Joanne Kenen, (@joannekenen) AHCJ health reform topic leader
Kenen is a Washington-based writer who specializes in health and health policy. She is leading an effort to provide resources to help AHCJ members cover the complexities of implementing health care reform. Her work has appeared in the Atlantic, The Washington Post, Slate, the Washingtonian, Kaiser Health News, Health Affairs, Miller-McCune, the American Prospect, AARP Magazine and numerous other publications. She was the senior writer for the Health Policy Program at the New America Foundation, and a Kaiser Media Fellow in a 2006-7 , where she wrote extensively about palliative medicine, hospice, and aging. A longtime Reuters correspondent in New York, Florida/the Caribbean, and Washington, she has covered everything from voodoo festivals to U.S. presidential campaigns and she spent more than a decade covering health policy on Capitol Hill. Thanks to her particularly wakeful second son, she is co-author of a parenting book, “The Sleeplady’s Good Night, Sleep Tight.” Earlier in her career, she did a lot of reporting from Latin America, and co-authored a book on Costa Rica.

Jeff Porter, special projects director, AHCJ
Porter became AHCJ special projects director in 2008 after serving six years as the database library director for Investigative Reporters and Editors and the National Institute for Computer-Assisted Reporting. In that position, he conducted and directed data analysis for broadcast and print investigative projects, served as lead instructor for computer-assisted reporting boot camps, and provided journalism training across the United States and overseas. He also has served as a CAR instructor at the Missouri School of Journalism. Previously, he worked 20 years as an award-winning newspaper journalist, served as adjunct college faculty, and co-created and hosted a weekly radio program. His last newspaper job was at the Arkansas Democrat-Gazette, where he served as CAR specialist, combining traditional investigative reporting techniques with advanced data analysis tools.
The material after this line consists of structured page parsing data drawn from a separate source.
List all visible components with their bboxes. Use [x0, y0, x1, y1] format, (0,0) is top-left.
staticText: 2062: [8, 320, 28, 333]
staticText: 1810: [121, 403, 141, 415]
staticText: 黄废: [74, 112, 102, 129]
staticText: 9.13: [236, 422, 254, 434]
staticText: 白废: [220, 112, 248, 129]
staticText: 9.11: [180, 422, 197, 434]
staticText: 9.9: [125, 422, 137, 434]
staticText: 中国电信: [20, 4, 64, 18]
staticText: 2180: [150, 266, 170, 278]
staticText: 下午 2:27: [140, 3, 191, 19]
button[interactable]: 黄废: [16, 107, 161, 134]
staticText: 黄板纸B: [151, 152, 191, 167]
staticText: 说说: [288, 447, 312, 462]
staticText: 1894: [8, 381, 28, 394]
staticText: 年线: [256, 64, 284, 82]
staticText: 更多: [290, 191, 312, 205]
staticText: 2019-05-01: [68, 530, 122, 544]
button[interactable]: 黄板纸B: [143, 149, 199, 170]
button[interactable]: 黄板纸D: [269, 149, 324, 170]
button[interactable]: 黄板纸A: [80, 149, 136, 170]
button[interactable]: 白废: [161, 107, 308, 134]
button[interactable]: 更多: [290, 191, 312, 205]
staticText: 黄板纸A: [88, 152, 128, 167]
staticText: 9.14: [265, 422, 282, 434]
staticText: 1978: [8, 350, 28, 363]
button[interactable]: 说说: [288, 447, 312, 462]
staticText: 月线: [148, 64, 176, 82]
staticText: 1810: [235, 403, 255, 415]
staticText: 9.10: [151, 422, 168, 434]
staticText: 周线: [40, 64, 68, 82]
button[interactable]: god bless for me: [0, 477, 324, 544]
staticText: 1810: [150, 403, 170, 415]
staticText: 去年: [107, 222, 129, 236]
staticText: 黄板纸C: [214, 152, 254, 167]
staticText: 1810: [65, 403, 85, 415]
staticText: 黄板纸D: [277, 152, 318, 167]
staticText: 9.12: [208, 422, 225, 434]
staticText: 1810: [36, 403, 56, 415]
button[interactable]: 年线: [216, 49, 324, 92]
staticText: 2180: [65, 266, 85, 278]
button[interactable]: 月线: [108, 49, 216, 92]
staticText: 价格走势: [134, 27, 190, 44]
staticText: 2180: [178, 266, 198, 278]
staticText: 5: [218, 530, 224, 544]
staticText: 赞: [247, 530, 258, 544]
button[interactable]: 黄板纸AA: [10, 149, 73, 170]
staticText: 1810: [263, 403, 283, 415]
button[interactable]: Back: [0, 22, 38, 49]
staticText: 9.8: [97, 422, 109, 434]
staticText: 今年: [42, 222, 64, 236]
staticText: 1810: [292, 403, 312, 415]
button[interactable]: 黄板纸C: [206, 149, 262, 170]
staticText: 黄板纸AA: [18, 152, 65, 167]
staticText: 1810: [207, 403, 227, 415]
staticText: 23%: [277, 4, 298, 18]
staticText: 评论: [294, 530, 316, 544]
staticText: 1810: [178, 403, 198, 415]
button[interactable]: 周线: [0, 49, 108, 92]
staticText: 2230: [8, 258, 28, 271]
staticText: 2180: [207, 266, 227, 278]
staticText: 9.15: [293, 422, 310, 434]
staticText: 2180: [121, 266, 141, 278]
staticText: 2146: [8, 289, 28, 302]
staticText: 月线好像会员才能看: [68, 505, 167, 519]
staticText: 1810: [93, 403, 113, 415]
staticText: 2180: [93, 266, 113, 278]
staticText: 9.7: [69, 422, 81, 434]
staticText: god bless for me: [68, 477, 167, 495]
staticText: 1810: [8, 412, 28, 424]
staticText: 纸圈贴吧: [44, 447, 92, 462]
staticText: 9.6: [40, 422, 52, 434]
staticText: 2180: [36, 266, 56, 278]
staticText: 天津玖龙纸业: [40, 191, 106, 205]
Len Bruzzese, executive director, AHCJ
Bruzzese is the executive director of AHCJ and its Center for Excellence in Health Care Journalism. He is also an associate professor at the Missouri School of Journalism and serves on the executive committee of the Council of National Journalism Organizations. Bruzzese, a founding staff member of USA Today, spent 20 years in daily journalism before entering the nonprofit and academic worlds. He served as deputy director of Investigative Reporters and Editors and the National Institute for Computer-Assisted Reporting for seven years before helping base AHCJ at Missouri in 2005. He is co-author of “The Investigative Reporter’s Handbook,” (fourth edition), and has edited 11 reporter beat books focused on different reporting topics of use to daily journalists. He has won several newspaper and magazine editing awards and was named Outstanding Alumnus in Journalism by the University of Alabama at Birmingham. Bruzzese’s journalism career included writing, editing and management stints at USA Today, The Clarion-Ledger (Jackson, Miss.), the Pensacola News Journal and Gannett News Service (Washington, D.C.). His final daily newspaper position was as editor of The Olympian in Olympia, Wash.